In the situation involving China Gold, the Canada Tibet Committee (Committee) submitted a “specific instance” request on behalf of a group of affected communities to Canada’s NCP seeking a review of the company’s mining practices in the Gyama Valley of Tibet. The Committee alleged, among other things, that China Gold’s labor and employment and health and safety practices fell short of the OECD Guidelines, particularly in connection with the death of 83 mine workers living in a mining camp.
What are the Consequences of Not Participating in the Specific Instance Process?
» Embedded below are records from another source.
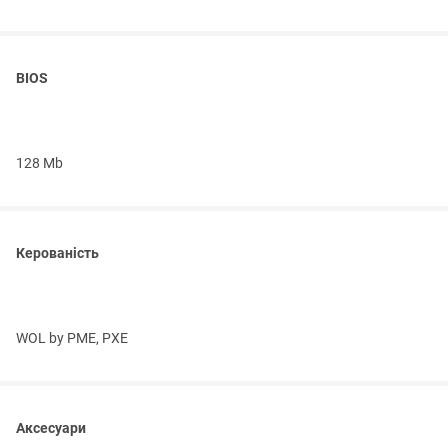
BIOS
128 Mb
Керованість
WOL by PME, PXE
Аксесуари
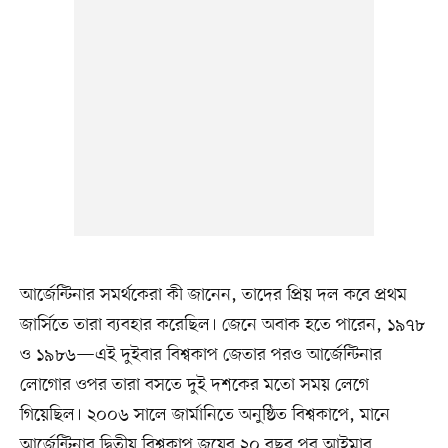
আর্জেন্টিনার সমর্থকেরা কী জানেন, তাদের প্রিয় দল কবে প্রথম
জার্সিতে তারা ব্যবহার করেছিল। জেনে অবাক হতে পারেন, ১৯৭৮
ও ১৯৮৬—এই দুইবার বিশ্বকাপ জেতার পরও আর্জেন্টিনার
লোগোর ওপর তারা বসতে দুই দশকের মতো সময় লেগে
গিয়েছিল। ২০০৬ সালে জার্মানিতে অনুষ্ঠিত বিশ্বকাপে, মানে
আর্জেন্টিনার দ্বিতীয় বিশ্বকাপ জয়ের ২০ বছর পর আইমার,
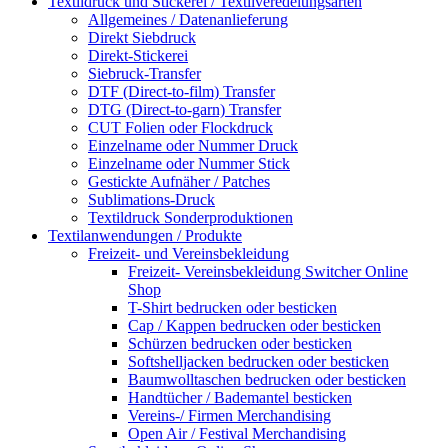
Textildruck und Stickerei / Textilveredelungsarten
Allgemeines / Datenanlieferung
Direkt Siebdruck
Direkt-Stickerei
Siebruck-Transfer
DTF (Direct-to-film) Transfer
DTG (Direct-to-garn) Transfer
CUT Folien oder Flockdruck
Einzelname oder Nummer Druck
Einzelname oder Nummer Stick
Gestickte Aufnäher / Patches
Sublimations-Druck
Textildruck Sonderproduktionen
Textilanwendungen / Produkte
Freizeit- und Vereinsbekleidung
Freizeit- Vereinsbekleidung Switcher Online
Shop
T-Shirt bedrucken oder besticken
Cap / Kappen bedrucken oder besticken
Schürzen bedrucken oder besticken
Softshelljacken bedrucken oder besticken
Baumwolltaschen bedrucken oder besticken
Handtücher / Bademantel besticken
Vereins-/ Firmen Merchandising
Open Air / Festival Merchandising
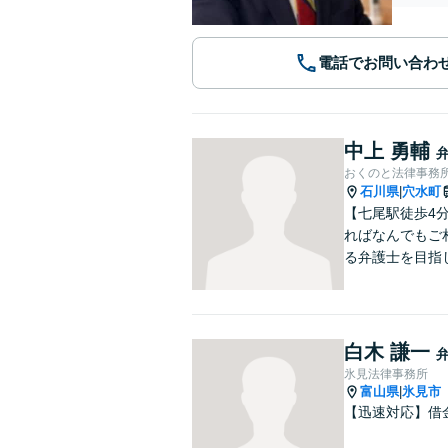
電話でお問い合わ
中上 勇輔
おくのと法律事務
石川県
穴水町
|
【七尾駅徒歩4
ればなんでもご
る弁護士を目指
白木 謙一
氷見法律事務所
富山県
氷見市
|
【迅速対応】借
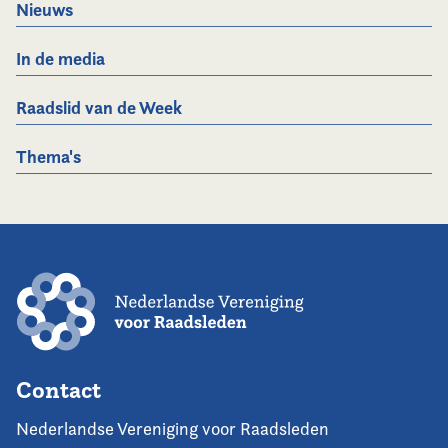
Nieuws
In de media
Raadslid van de Week
Thema's
Contact
Nederlandse Vereniging voor Raadsleden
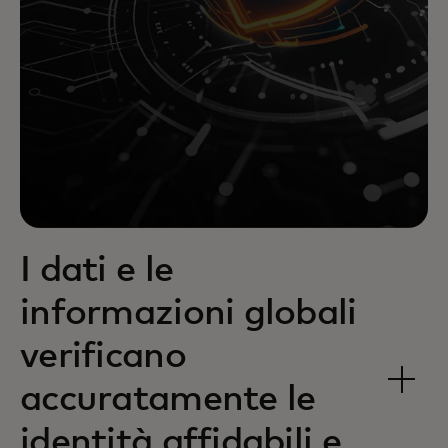
I dati e le
informazioni globali
verificano
accuratamente le
identità affidabili e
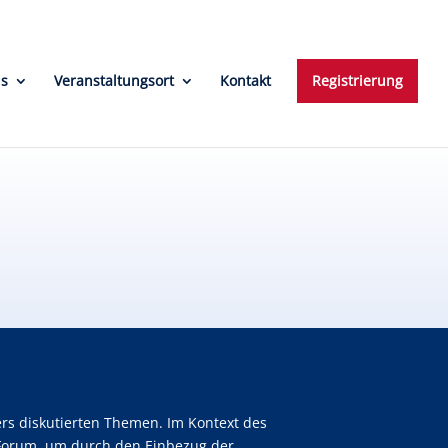
ns
Veranstaltungsort
Kontakt
Registrierung
ers diskutierten Themen. Im Kontext des
s Forum, um durch den Einbezug der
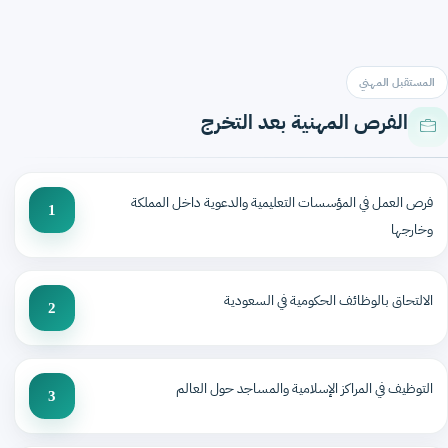
المستقبل المهني
الفرص المهنية بعد التخرج
فرص العمل في المؤسسات التعليمية والدعوية داخل المملكة
1
وخارجها
الالتحاق بالوظائف الحكومية في السعودية
2
التوظيف في المراكز الإسلامية والمساجد حول العالم
3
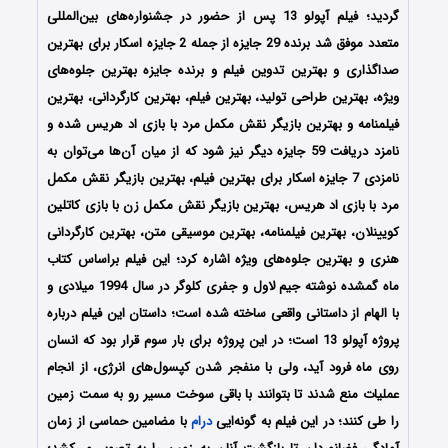
گردید؛ فیلم آپولو 13 پس از حضور در جشنواره‌های بین‌المللی
متعدد موفق شد برنده 29 جایزه از جمله 2 جایزه اسکار برای بهترین
صداگذاری و بهترین تدوین فیلم و برنده جایزه بهترین جلوه‌های
ویژه، بهترین طراحی تولید، بهترین فیلم، بهترین کارگردانی، بهترین
فیلمنامه و بهترین بازیگر نقش مکمل مرد با بازی اد هریس شده و
نامزد دریافت 59 جایزه دیگر نیز شود که از میان آن‌ها می‌توان به
نامزدی 7 جایزه اسکار برای بهترین فیلم، بهترین بازیگر نقش مکمل
مرد با بازی اد هریس، بهترین بازیگر نقش مکمل زن با بازی کاتلین
کویینلان، بهترین فیلمنامه، بهترین موسیقی متن، بهترین کارگردانی
هنری و بهترین جلوه‌های ویژه اشاره کرد؛ این فیلم براساس کتاب
ماه گمشده نوشته جیم لاول و جفری کلوگر در سال 1994 میلادی و
با الهام از داستانی واقعی ساخته شده است؛ داستان این فیلم درباره
پروژه آپولو 13 است؛ در این پروژه برای بار سوم قرار بود که انسان
روی ماه فرود آید، ولی با منفجر شدن کپسول‌های انرژی، از انجام
عملیات منع شدند تا بتوانند با باقی سوخت مسیر رو به سمت زمین
را طی کنند؛ در این فیلم به گونه‌ایی
درام
با مضامین حماسی از زمان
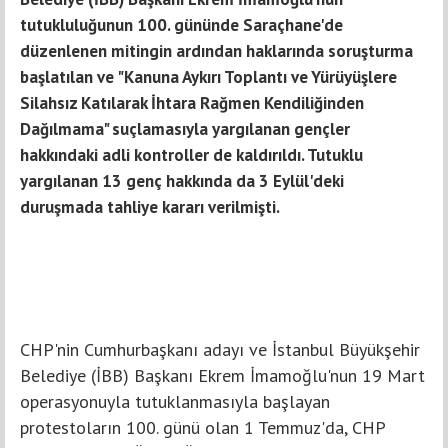
tutukluluğunun 100. gününde Saraçhane'de
düzenlenen mitingin ardından haklarında soruşturma
başlatılan ve "Kanuna Aykırı Toplantı ve Yürüyüşlere
Silahsız Katılarak İhtara Rağmen Kendiliğinden
Dağılmama" suçlamasıyla yargılanan gençler
hakkındaki adli kontroller de kaldırıldı. Tutuklu
yargılanan 13 genç hakkında da 3 Eylül'deki
duruşmada tahliye kararı verilmişti.
CHP'nin Cumhurbaşkanı adayı ve İstanbul Büyükşehir
Belediye (İBB) Başkanı Ekrem İmamoğlu'nun 19 Mart
operasyonuyla tutuklanmasıyla başlayan
protestoların 100. günü olan 1 Temmuz'da, CHP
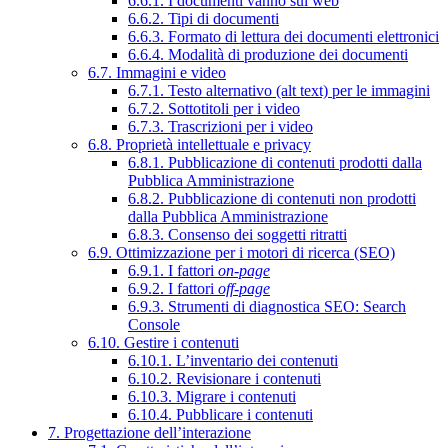
6.6.1. I documenti vanno sul web
6.6.2. Tipi di documenti
6.6.3. Formato di lettura dei documenti elettronici
6.6.4. Modalità di produzione dei documenti
6.7. Immagini e video
6.7.1. Testo alternativo (alt text) per le immagini
6.7.2. Sottotitoli per i video
6.7.3. Trascrizioni per i video
6.8. Proprietà intellettuale e privacy
6.8.1. Pubblicazione di contenuti prodotti dalla
Pubblica Amministrazione
6.8.2. Pubblicazione di contenuti non prodotti
dalla Pubblica Amministrazione
6.8.3. Consenso dei soggetti ritratti
6.9. Ottimizzazione per i motori di ricerca (SEO)
6.9.1. I fattori
on-page
6.9.2. I fattori
off-page
6.9.3. Strumenti di diagnostica SEO: Search
Console
6.10. Gestire i contenuti
6.10.1. L’inventario dei contenuti
6.10.2. Revisionare i contenuti
6.10.3. Migrare i contenuti
6.10.4. Pubblicare i contenuti
7. Progettazione dell’interazione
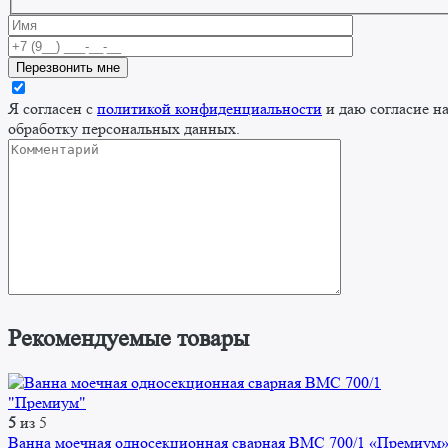
Я согласен с
политикой конфиденциальности
и даю согласие н
обработку персональных данных.
Рекомендуемые товары
5
из 5
Ванна моечная односекционная сварная ВМС 700/1 «Премиум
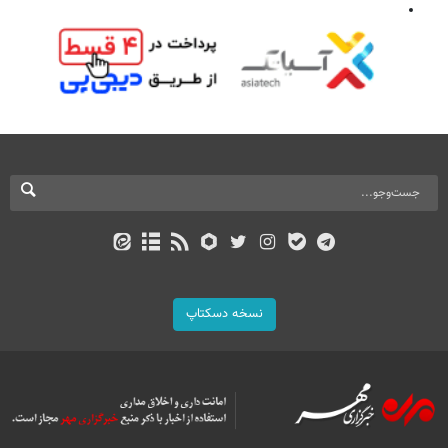
نسخه دسکتاپ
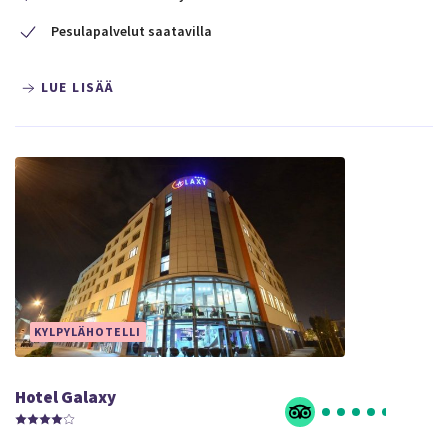
Pesulapalvelut saatavilla
LUE LISÄÄ
KYLPYLÄHOTELLI
Hotel Galaxy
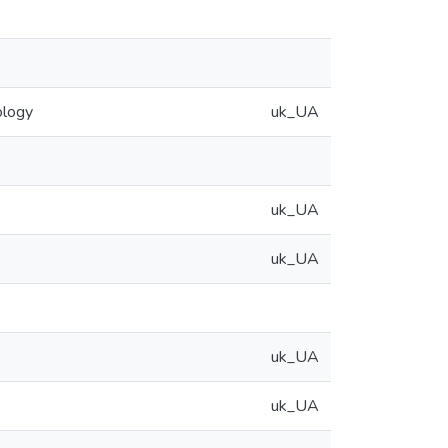
ology
uk_UA
uk_UA
uk_UA
uk_UA
uk_UA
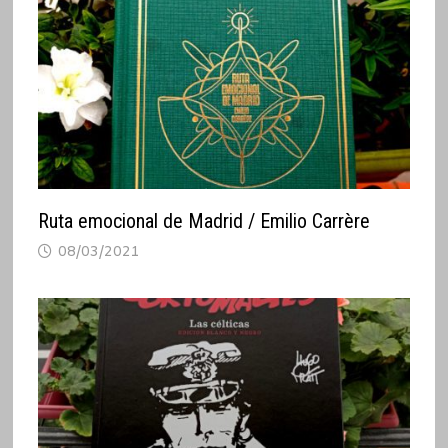
Ruta emocional de Madrid / Emilio Carrère
08/03/2021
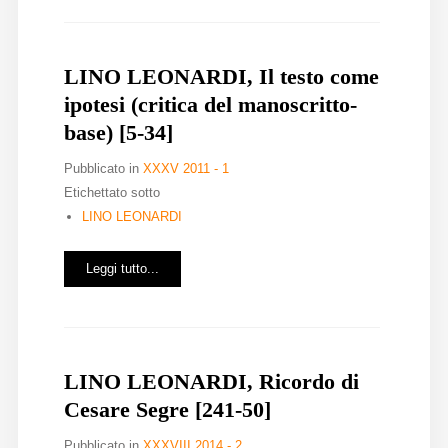
LINO LEONARDI, Il testo come
ipotesi (critica del manoscritto-
base) [5-34]
Pubblicato in
XXXV 2011 - 1
Etichettato sotto
LINO LEONARDI
Leggi tutto...
LINO LEONARDI, Ricordo di
Cesare Segre [241-50]
Pubblicato in
XXXVIII 2014 - 2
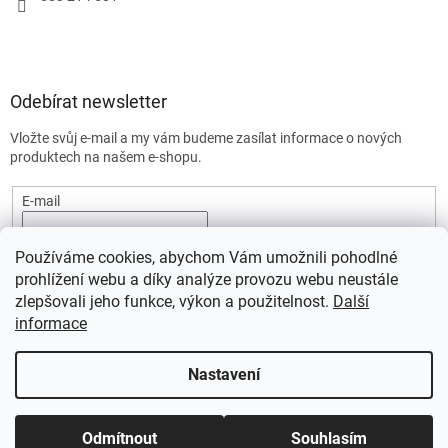
Odebírat newsletter
Vložte svůj e-mail a my vám budeme zasílat informace o nových
produktech na našem e-shopu.
E-mail
Vložením e-mailu souhlasíte s
podmínkami ochrany osobních
Používáme cookies, abychom Vám umožnili pohodlné
údajů.
prohlížení webu a díky analýze provozu webu neustále
PŘIHLÁSIT SE
zlepšovali jeho funkce, výkon a použitelnost.
Další
informace
Nastavení
Vytvořil Shoptet
Odmítnout
Souhlasím
Copyright 2026
SportStart.cz
. Všechna práva vyhrazena.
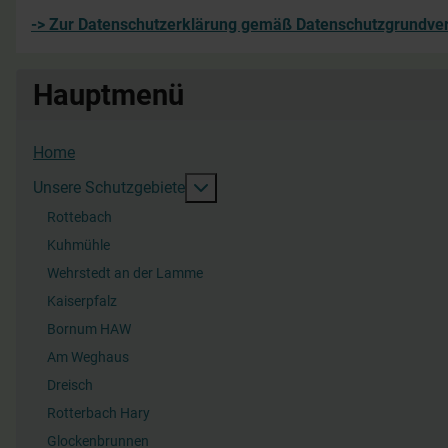
-> Zur Datenschutzerklärung gemäß Datenschutzgrundv
Hauptmenü
Home
Weitere Informationen: Unsere Sc
Unsere Schutzgebiete
Rottebach
Kuhmühle
Wehrstedt an der Lamme
Kaiserpfalz
Bornum HAW
Am Weghaus
Dreisch
Rotterbach Hary
Glockenbrunnen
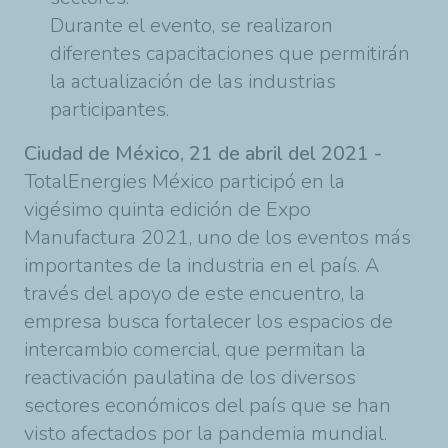
Durante el evento, se realizaron
diferentes capacitaciones que permitirán
la actualización de las industrias
participantes.
Ciudad de México, 21 de abril del 2021
-
TotalEnergies
México participó en la
vigésimo quinta edición de Expo
Manufactura 2021, uno de los eventos más
importantes de la industria en el país. A
través del apoyo de este encuentro, la
empresa busca fortalecer los espacios de
intercambio comercial, que permitan la
reactivación paulatina de los diversos
sectores económicos del país que se han
visto afectados por la pandemia mundial.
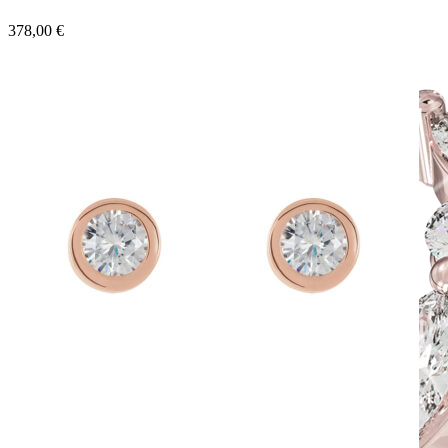
378,00
€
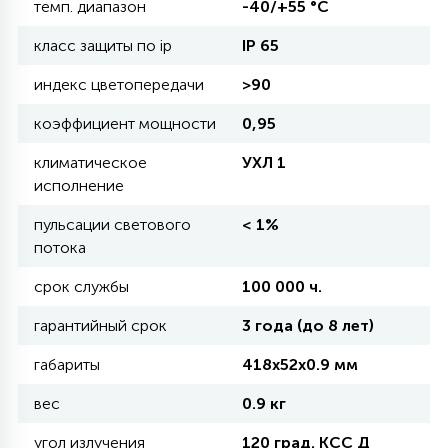
темп. диапазон
-40/+55 °С
класс защиты по ip
IP 65
11
УЛИЧНЫЕ ЕЛИ
индекс цветопередачи
>90
коэффициент мощности
0,95
4
ИНТЕРЬЕРНЫЕ ЕЛИ
климатическое
УХЛ 1
исполнение
12
КОМПЛЕКТЫ ДЛЯ ЕЛЕЙ
пульсации светового
< 1%
потока
4
срок службы
100 000 ч.
ВИДЕО ЗАНАВЕСЫ
гарантийный срок
3 года (до 8 лет)
524
ПРАЗДНИЧНЫЕ ФИГУРЫ-
габариты
418х52х0.9 мм
ФОНАРИКИ
вес
0.9 кг
4
КОСМЕТОЛОГИЧЕСКИЕ
угол излучения
120 град. КСС Д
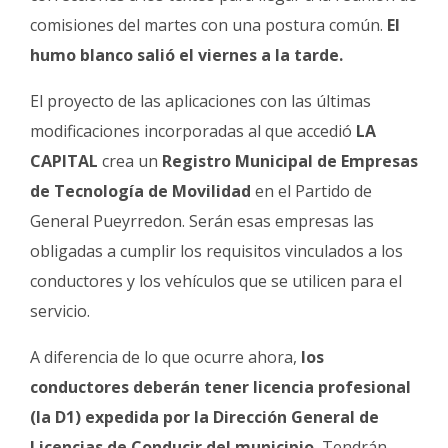
comisiones del martes con una postura común.
El
humo blanco salió el viernes a la tarde.
El proyecto de las aplicaciones con las últimas
modificaciones incorporadas al que accedió
LA
CAPITAL
crea un
Registro Municipal de Empresas
de Tecnología de Movilidad
en el Partido de
General Pueyrredon. Serán esas empresas las
obligadas a cumplir los requisitos vinculados a los
conductores y los vehículos que se utilicen para el
servicio.
A diferencia de lo que ocurre ahora,
los
conductores deberán tener licencia profesional
(la D1) expedida por la Dirección General de
Licencias de Conducir del municipio.
Tendrán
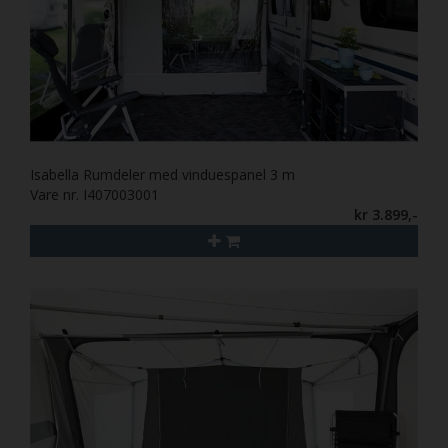
Isabella Rumdeler med vinduespanel 3 m
Vare nr. I407003001
kr 3.899,-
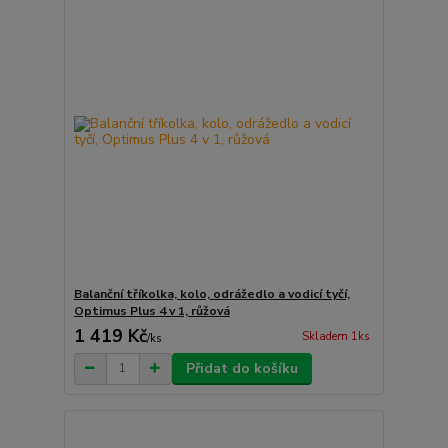
Balanční tříkolka, kolo, odrážedlo a vodicí tyčí,
Optimus Plus 4 v 1, růžová
1 419 Kč
Skladem 1ks
/
ks
Přidat do košíku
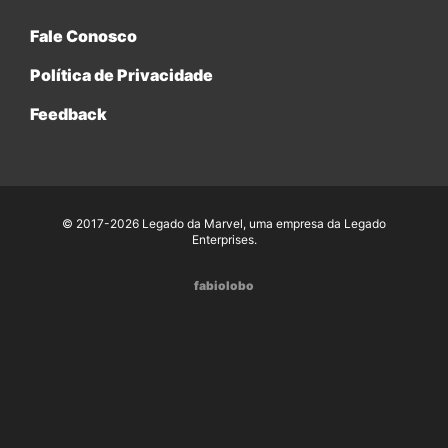
Fale Conosco
Política de Privacidade
Feedback
© 2017-2026 Legado da Marvel, uma empresa da Legado
Enterprises.
fabiolobo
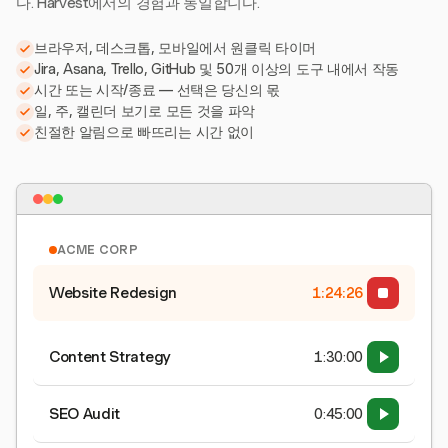
다. Harvest에서의 경험과 동일합니다.
브라우저, 데스크톱, 모바일에서 원클릭 타이머
Jira, Asana, Trello, GitHub 및 50개 이상의 도구 내에서 작동
시간 또는 시작/종료 — 선택은 당신의 몫
일, 주, 캘린더 보기로 모든 것을 파악
친절한 알림으로 빠뜨리는 시간 없이
ACME CORP
Website Redesign
1:24:26
Content Strategy
1:30:00
SEO Audit
0:45:00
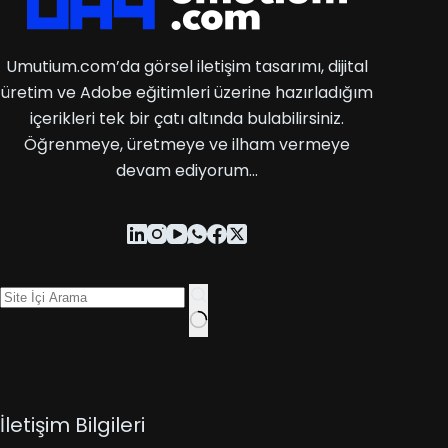
Umutium.com’da görsel iletişim tasarımı, dijital
üretim ve Adobe eğitimleri üzerine hazırladığım
içerikleri tek bir çatı altında bulabilirsiniz.
Öğrenmeye, üretmeye ve ilham vermeye
devam ediyorum…
İletişim Bilgileri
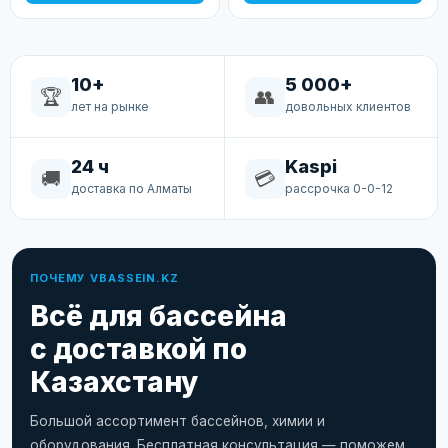
10+
5 000+
🏆
👥
лет на рынке
довольных клиентов
24 ч
Kaspi
🚚
💳
доставка по Алматы
рассрочка 0-0-12
ПОЧЕМУ VBASSEIN.KZ
Всё для бассейна
с доставкой по
Казахстану
Большой ассортимент бассейнов, химии и
оборудования. Бесплатная консультация — поможем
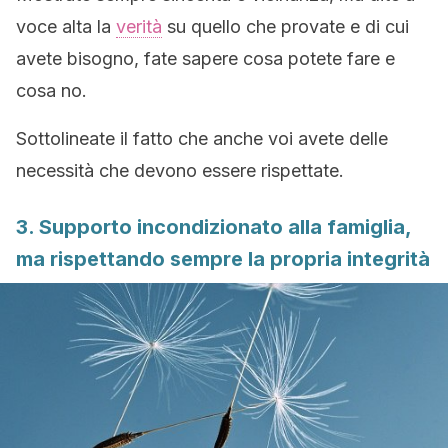
voce alta la
verità
su quello che provate e di cui
avete bisogno, fate sapere cosa potete fare e
cosa no.
Sottolineate il fatto che anche voi avete delle
necessità che devono essere rispettate.
3. Supporto incondizionato alla famiglia,
ma rispettando sempre la propria integrità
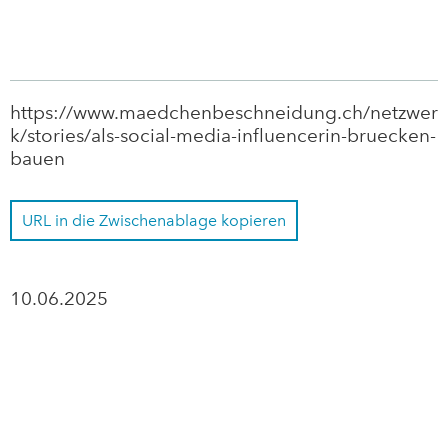
Zurück
https://www.maedchenbeschneidung.ch/netzwer
k/stories/als-social-media-influencerin-bruecken-
bauen
URL in die Zwischenablage kopieren
10.06.2025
Because an NCP’s final report is typically made public, a company’s failure to participate in the “specific instance” process is likely to be known widely and may result in reputational harm. Failure to participate in Canada’s “specific instance” process in particular may have additional consequences. Under Canada’s enhanced CSR Strategy, companies that fail to participate in Canada’s “specific instance” process will be denied support by the Canadian government in foreign markets.
China Gold’s recent failure to participate in the OECD “specific instance” process triggered sanctions under Canada’s enhanced CSR Strategy for the first time. In particular, Canada’s NCP concluded that China Gold’s conduct would be taken into consideration in any future applications by the company for government advocacy services. Canada’s NCP stated: “As the goal of both the NCP and the CSR Strategy is to encourage improvement in terms of a company’s use and integration of CSR best practices, should the Company [China Gold] wish to be able to access future [advocacy] support of this type, they will need to submit a Request for Review to the NCP, or show good-faith dialogue with the [petitioner].”
Increasingly, the business practices of multinationals are coming under scrutiny through the “specific instance” processes of countries like Canada that adhere to the OECD Guidelines. The sanctions against China Gold demonstrate that a multinational’s failure to participate in Canada’s “specific instance” process may result in significant consequences.